The euro extended its decline from earlier on Friday as the dollar strengthened broadly after the nonfarm payrolls report showed the U.S. economy added more jobs than expected in October. Even though data initially boosted stocks and other risky assets, the rally lost steam quite quickly as investors assess the Fed's QE strategy response to the positive labor report.
With the economic calendar clear for the rest of the day, FX crosses will likely remain in consolidation mode in the absence of European headlines as liquidity declines ahead of the U.S. Presidential elections.
"The lasting impact from today's data may be dampened somewhat by proximity of the U.S. elections (and subsequent budget negotiations), while growth could clearly lose some momentum, at least temporarily, as the economic impact of Hurricane Sandy hits home," says the Wells Fargo team. "Even with these qualifiers, however, our near-term bias is for some weakness in the yen and euro, and strength in most commodity and emerging currencies."
Euro Falls To Test 200-Day SMA, Key Support
The euro continued to lose ground versus the dollar amid persistent doubts about the continuation of the Greek bailout. EUR/USD dropped over 100 pips throughout the day, hitting a low of 1.2835 and turning the immediate outlook pretty negative. The EUR/USD was last down 0.7% at 1.2845.
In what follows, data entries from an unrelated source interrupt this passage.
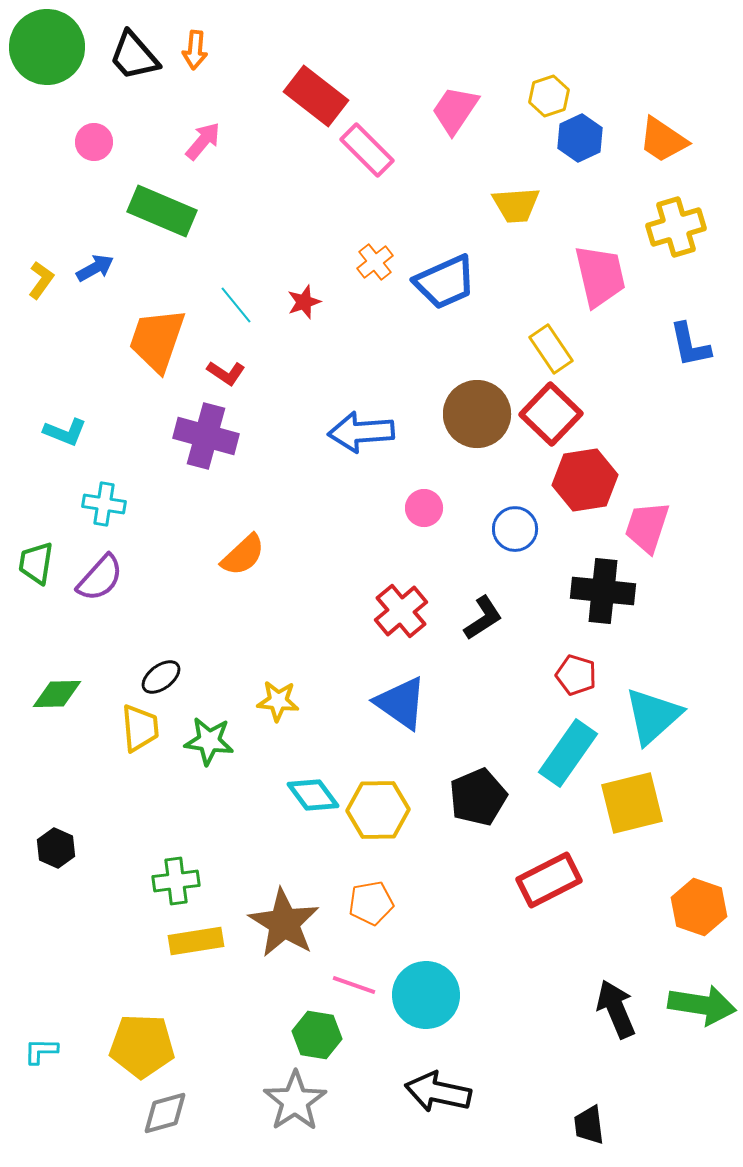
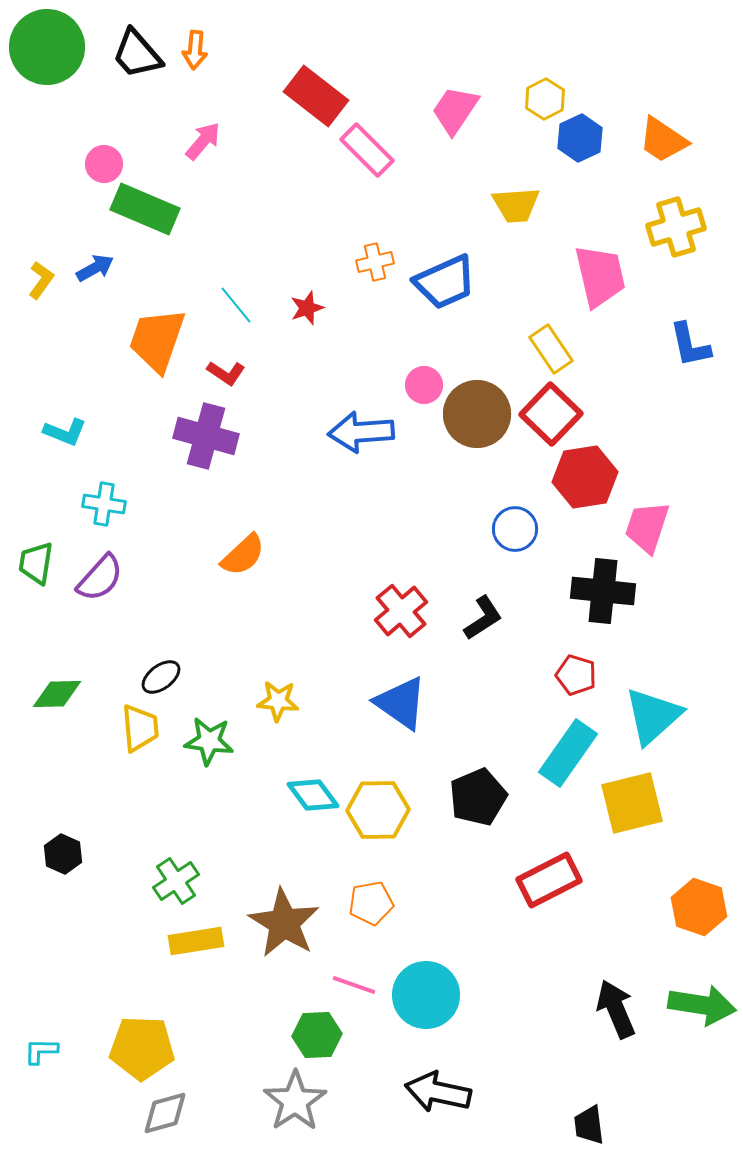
black trapezoid at (134, 56): moved 3 px right, 2 px up
yellow hexagon at (549, 96): moved 4 px left, 3 px down; rotated 9 degrees counterclockwise
pink circle at (94, 142): moved 10 px right, 22 px down
green rectangle at (162, 211): moved 17 px left, 2 px up
orange cross at (375, 262): rotated 24 degrees clockwise
red star at (304, 302): moved 3 px right, 6 px down
red hexagon at (585, 480): moved 3 px up
pink circle at (424, 508): moved 123 px up
black hexagon at (56, 848): moved 7 px right, 6 px down
green cross at (176, 881): rotated 27 degrees counterclockwise
green hexagon at (317, 1035): rotated 12 degrees counterclockwise
yellow pentagon at (142, 1046): moved 2 px down
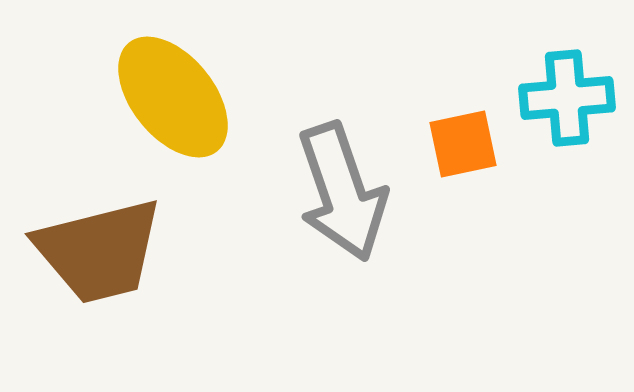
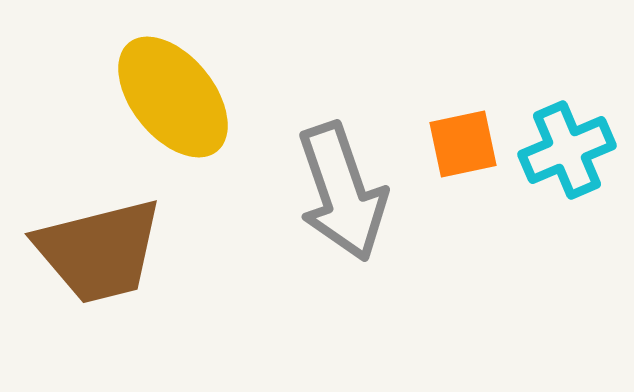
cyan cross: moved 52 px down; rotated 18 degrees counterclockwise
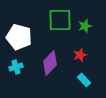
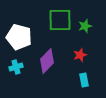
purple diamond: moved 3 px left, 2 px up
cyan rectangle: rotated 32 degrees clockwise
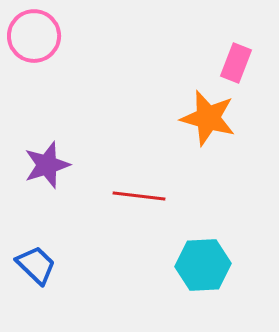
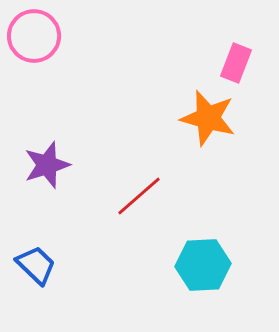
red line: rotated 48 degrees counterclockwise
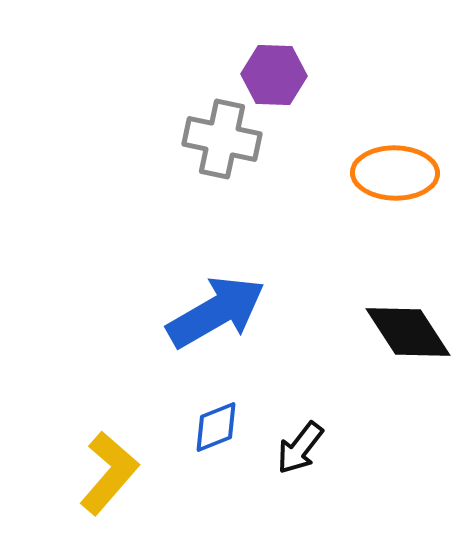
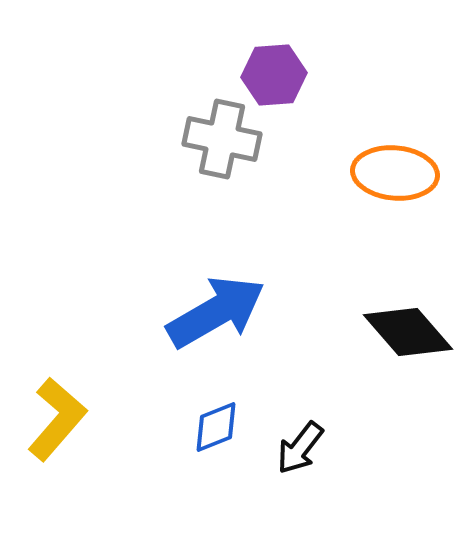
purple hexagon: rotated 6 degrees counterclockwise
orange ellipse: rotated 4 degrees clockwise
black diamond: rotated 8 degrees counterclockwise
yellow L-shape: moved 52 px left, 54 px up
A break below the 200-day SMA around 1.2835 would mount pressure on the cross, while loss of 1.2800 could define a longer-term direction, since that support has held for over two months. However, if the moving average proves strong enough to contain the dip, it will provide relief to the cross and the euro could return to 1.2900, and even 1.3000 at the beginning of next week.
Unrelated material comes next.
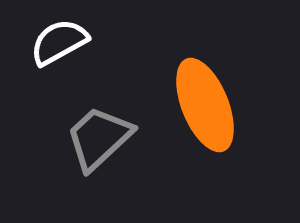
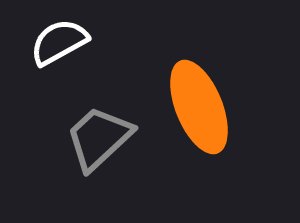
orange ellipse: moved 6 px left, 2 px down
Karen Jones, analyst at Commerzbank, notes that short-term technical studies would be hinting an upside ahead, probably targeting the area at 1.3025/45 and 1.3122 in the near term. She expects "failure here and remain negative -- attention remains on the 1.2803/32 (200-day MA and October low). Failure here would be viewed as negative, and target 1.2472/33."
How Presidential Elections Could Affect The USD?
Looking ahead, the U.S. Presidential elections could affect financial assets. In this regard, the Danske Bank team argues that in the short term, the probability of a smooth disarming of the fiscal cliff is seen as essential for risk markets. "A split congress is the most likely outcome (Base case: Barack Obama wins with a split congress. Risk 2 case: Mitt Romney wins with a split congress) and the outcome that would be a key near-term challenge for risk markets and supportive of government bonds and the USD."
However, besides the fiscal cliff, there are many unanswered questions for investors when it comes to the medium-term consequences of the U.S. elections, including monetary policy and regulation policies, that could bring some volatility for the USD.